* [Extracted information]

----

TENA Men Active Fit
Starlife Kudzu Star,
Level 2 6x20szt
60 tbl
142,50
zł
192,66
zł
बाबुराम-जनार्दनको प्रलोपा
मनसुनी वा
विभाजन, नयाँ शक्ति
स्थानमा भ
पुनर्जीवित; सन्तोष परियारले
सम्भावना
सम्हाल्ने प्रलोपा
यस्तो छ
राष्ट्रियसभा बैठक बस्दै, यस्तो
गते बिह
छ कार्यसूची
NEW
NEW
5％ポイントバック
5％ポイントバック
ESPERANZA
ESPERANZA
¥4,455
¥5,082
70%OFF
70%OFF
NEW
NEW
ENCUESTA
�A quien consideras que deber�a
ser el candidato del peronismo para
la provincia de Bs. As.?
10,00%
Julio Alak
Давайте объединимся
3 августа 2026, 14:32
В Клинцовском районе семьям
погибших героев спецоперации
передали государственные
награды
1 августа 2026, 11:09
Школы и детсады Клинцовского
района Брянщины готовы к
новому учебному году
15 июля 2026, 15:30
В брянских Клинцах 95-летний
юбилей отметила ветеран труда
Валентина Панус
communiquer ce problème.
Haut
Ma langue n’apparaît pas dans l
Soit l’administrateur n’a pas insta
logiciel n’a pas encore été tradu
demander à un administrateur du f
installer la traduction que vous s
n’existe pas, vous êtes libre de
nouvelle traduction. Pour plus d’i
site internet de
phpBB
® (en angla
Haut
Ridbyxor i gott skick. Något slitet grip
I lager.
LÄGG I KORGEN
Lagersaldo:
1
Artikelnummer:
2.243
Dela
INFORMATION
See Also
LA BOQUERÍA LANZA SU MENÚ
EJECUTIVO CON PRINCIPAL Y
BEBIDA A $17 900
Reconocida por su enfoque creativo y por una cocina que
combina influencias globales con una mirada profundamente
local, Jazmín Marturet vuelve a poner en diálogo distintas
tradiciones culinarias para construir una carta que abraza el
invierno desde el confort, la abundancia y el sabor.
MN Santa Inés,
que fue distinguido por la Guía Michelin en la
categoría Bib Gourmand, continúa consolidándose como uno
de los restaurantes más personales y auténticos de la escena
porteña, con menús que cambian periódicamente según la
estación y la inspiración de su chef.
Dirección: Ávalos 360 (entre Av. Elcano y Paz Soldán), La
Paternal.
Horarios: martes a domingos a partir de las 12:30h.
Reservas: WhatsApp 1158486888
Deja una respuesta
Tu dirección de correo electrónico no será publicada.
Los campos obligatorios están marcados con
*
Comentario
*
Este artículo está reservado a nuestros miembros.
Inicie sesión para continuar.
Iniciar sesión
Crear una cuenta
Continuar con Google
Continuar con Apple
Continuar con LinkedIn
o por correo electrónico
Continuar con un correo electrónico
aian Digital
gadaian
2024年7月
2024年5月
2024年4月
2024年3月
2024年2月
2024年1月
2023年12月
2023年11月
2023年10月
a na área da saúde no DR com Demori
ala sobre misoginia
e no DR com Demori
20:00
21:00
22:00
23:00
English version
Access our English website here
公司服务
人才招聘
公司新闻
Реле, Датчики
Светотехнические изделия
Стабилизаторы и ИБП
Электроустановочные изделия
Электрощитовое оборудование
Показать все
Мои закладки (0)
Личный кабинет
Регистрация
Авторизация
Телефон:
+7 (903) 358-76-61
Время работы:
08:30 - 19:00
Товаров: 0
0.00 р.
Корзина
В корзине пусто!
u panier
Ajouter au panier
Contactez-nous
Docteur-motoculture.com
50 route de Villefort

----

* [About this task] Apply a filter for "sesión" to the data above, then copy each line that matches.

* [Written response]
Inicie sesión para continuar.
Iniciar sesión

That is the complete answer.